* **WORK TO COMPLETE**: Please give back, exactly as written, the lines from the line with "все новости раздела" to the line with "Новый год у" in the listing below, leaving out all pictures.

* **DATA EXTRACTS**:
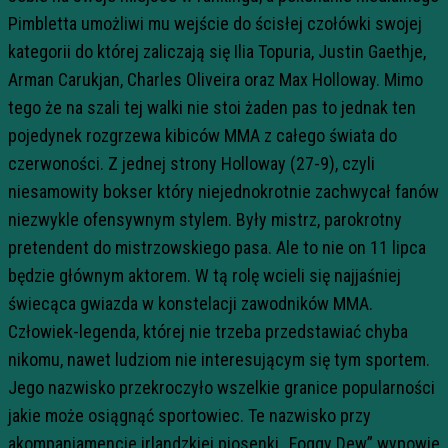
Pimbletta umożliwi mu wejście do ścisłej czołówki swojej
kategorii do której zaliczają się Ilia Topuria, Justin Gaethje,
Arman Carukjan, Charles Oliveira oraz Max Holloway. Mimo
tego że na szali tej walki nie stoi żaden pas to jednak ten
pojedynek rozgrzewa kibiców MMA z całego świata do
czerwoności. Z jednej strony Holloway (27-9), czyli
niesamowity bokser który niejednokrotnie zachwycał fanów
niezwykle ofensywnym stylem. Były mistrz, parokrotny
pretendent do mistrzowskiego pasa. Ale to nie on 11 lipca
będzie głównym aktorem. W tą rolę wcieli się najjaśniej
świecąca gwiazda w konstelacji zawodników MMA.
Człowiek-legenda, której nie trzeba przedstawiać chyba
nikomu, nawet ludziom nie interesującym się tym sportem.
Jego nazwisko przekroczyło wszelkie granice popularności
jakie może osiągnąć sportowiec. Te nazwisko przy
akompaniamencie irlandzkiej piosenki ,,Foggy Dew” wypowie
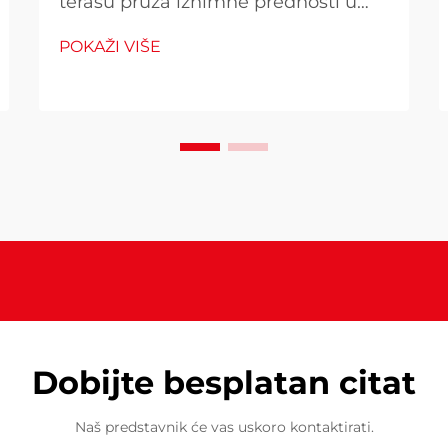
terasu pruža iznimne prednosti u
pogledu performansi koje ih
POKAŽI VIŠE
razlikuju od alternativnih stambenih
uređaja, što ih čini ključnim za
poduzeća i ozbiljne ljubitelje
otvorenog prostora. Ovi
komercijalno kvalitetni grijanja
sustavi pružaju...
Dobijte besplatan citat
Naš predstavnik će vas uskoro kontaktirati.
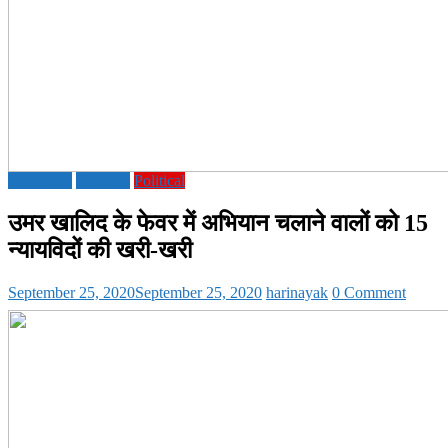
Education
National
Political
उमर खालिद के फेवर में अभियान चलाने वालों को 15
न्यायविदों की खरी-खरी
September 25, 2020
September 25, 2020
harinayak
0 Comment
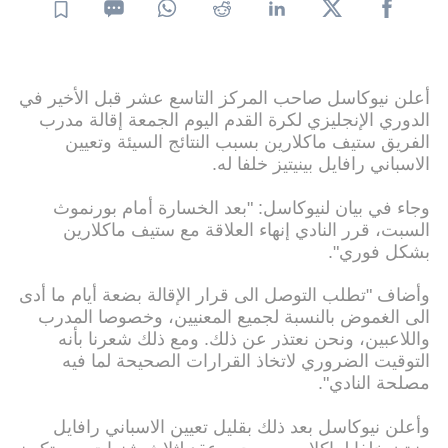
أعلن نيوكاسل صاحب المركز التاسع عشر قبل الأخير في
الدوري الإنجليزي لكرة القدم اليوم الجمعة إقالة مدرب
الفريق ستيف ماكلارين بسبب النتائج السيئة وتعيين
الاسباني رافايل بينيتيز خلفا له.
وجاء في بيان لنيوكاسل: "بعد الخسارة أمام بورنموث
السبت، قرر النادي إنهاء العلاقة مع ستيف ماكلارين
بشكل فوري".
وأضاف "تطلب التوصل الى قرار الإقالة بضعة أيام ما أدى
الى الغموض بالنسبة لجميع المعنيين، وخصوصا المدرب
واللاعبين، ونحن نعتذر عن ذلك. ومع ذلك شعرنا بأنه
التوقيت الضروري لاتخاذ القرارات الصحيحة لما فيه
مصلحة النادي".
وأعلن نيوكاسل بعد ذلك بقليل تعيين الاسباني رافايل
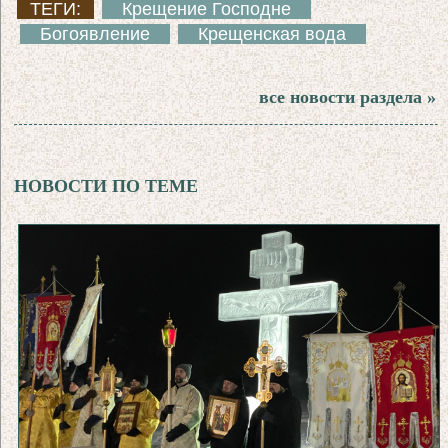
ТЕГИ:
Крещение Господне
Богоявление
Крещенская вода
все новости раздела »
НОВОСТИ ПО ТЕМЕ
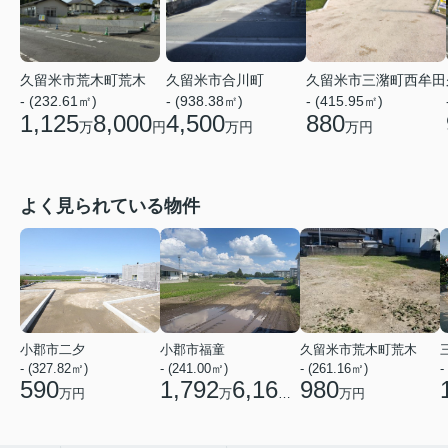
久留米市荒木町荒木
久留米市合川町
久留米市三潴町西牟田
- (232.61㎡)
- (938.38㎡)
- (415.95㎡)
1,125
8,000
4,500
880
万
円
万円
万円
よく見られている物件
小郡市二夕
小郡市福童
久留米市荒木町荒木
- (327.82㎡)
- (241.00㎡)
- (261.16㎡)
-
590
1,792
6,160
980
万円
万
円
万円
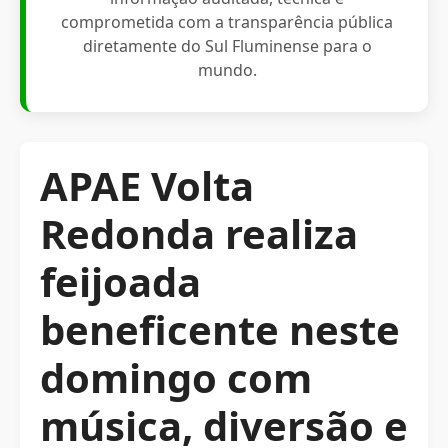
comprometida com a transparência pública
diretamente do Sul Fluminense para o
mundo.
APAE Volta
Redonda realiza
feijoada
beneficente neste
domingo com
música, diversão e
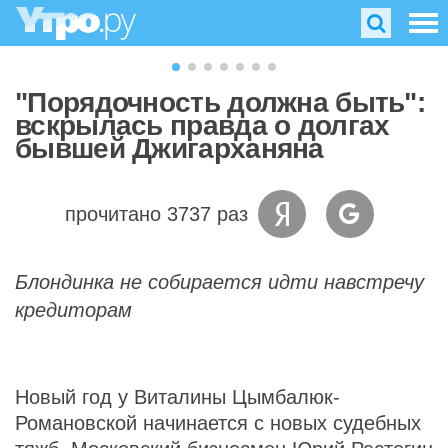
"Порядочность должна быть":
вскрылась правда о долгах
бывшей Джигарханяна
прочитано 3737 раз
Блондинка не собирается идти навстречу
кредиторам
Новый год у Виталины Цымбалюк-
Романовской начинается с новых судебных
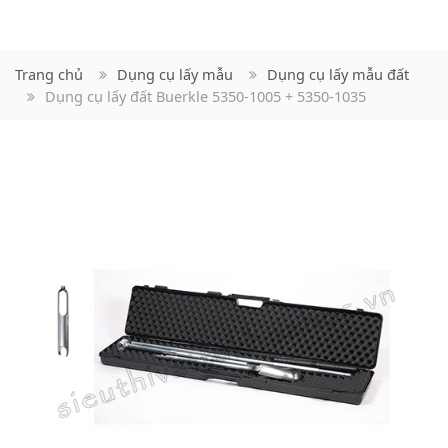
Trang chủ
Dụng cụ lấy mẫu
Dụng cụ lấy mẫu đất
Dụng cụ lấy đất Buerkle 5350-1005 + 5350-1035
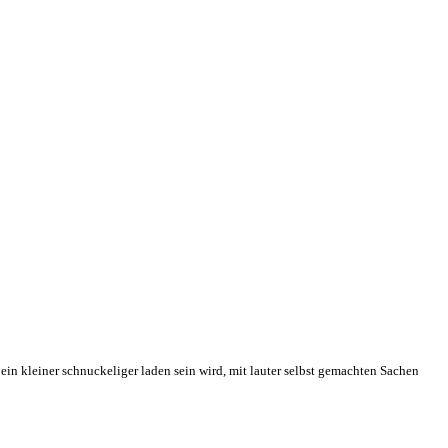
ein kleiner schnuckeliger laden sein wird, mit lauter selbst gemachten Sachen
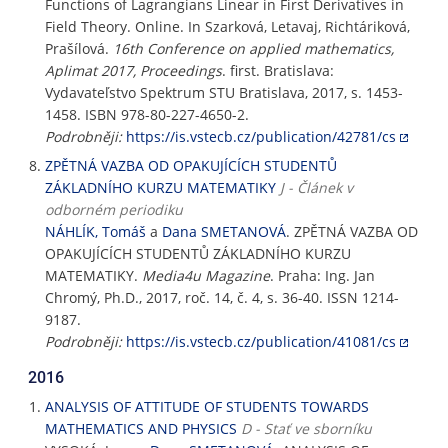
Functions of Lagrangians Linear in First Derivatives in
Field Theory. Online. In Szarková, Letavaj, Richtáriková,
Prašílová.
16th Conference on applied mathematics,
Aplimat 2017, Proceedings
. first. Bratislava:
Vydavateľstvo Spektrum STU Bratislava, 2017, s. 1453-
1458. ISBN 978-80-227-4650-2.
Podrobněji:
https://is.vstecb.cz/publication/42781/cs
ZPĚTNÁ VAZBA OD OPAKUJÍCÍCH STUDENTŮ
ZÁKLADNÍHO KURZU MATEMATIKY
J - Článek v
odborném periodiku
NÁHLÍK, Tomáš
a
Dana SMETANOVÁ
. ZPĚTNÁ VAZBA OD
OPAKUJÍCÍCH STUDENTŮ ZÁKLADNÍHO KURZU
MATEMATIKY.
Media4u Magazine
. Praha: Ing. Jan
Chromý, Ph.D., 2017, roč. 14, č. 4, s. 36-40. ISSN 1214-
9187.
Podrobněji:
https://is.vstecb.cz/publication/41081/cs
2016
ANALYSIS OF ATTITUDE OF STUDENTS TOWARDS
MATHEMATICS AND PHYSICS
D - Stať ve sborníku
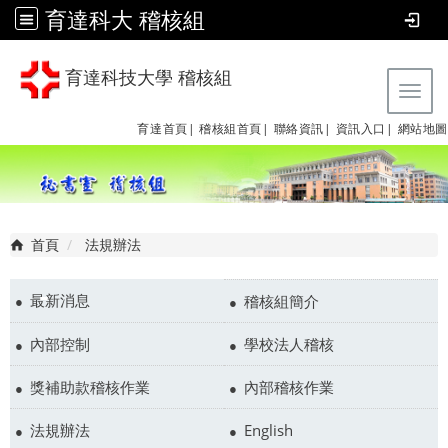
育達科大 稽核組
育達科技大學 稽核組
Tog
育達首頁|
稽核組首頁|
聯絡資訊|
資訊入口|
網站地圖
首頁
法規辦法
最新消息
稽核組簡介
內部控制
學校法人稽核
獎補助款稽核作業
內部稽核作業
法規辦法
English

* **RESPONSE FOR THIS EXERCISE**:
все новости раздела »
НОВОСТИ ПО ТЕМЕ
久留米市荒木町荒木
久留米市合川町
久留米市三潴町西牟田
- (232.61㎡)
- (938.38㎡)
- (415.95㎡)
1,125
8,000
4,500
880
万
円
万円
万円
よく見られている物件
小郡市二夕
小郡市福童
久留米市荒木町荒木
- (327.82㎡)
- (241.00㎡)
- (261.16㎡)
-
590
1,792
6,160
980
万円
万
円
万円
comprometida com a transparência pública
diretamente do Sul Fluminense para o
mundo.
APAE Volta
Redonda realiza
feijoada
beneficente neste
domingo com
música, diversão e
"Порядочность должна быть":
вскрылась правда о долгах
бывшей Джигарханяна
прочитано 3737 раз
Блондинка не собирается идти навстречу
кредиторам
Новый год у Виталины Цымбалюк-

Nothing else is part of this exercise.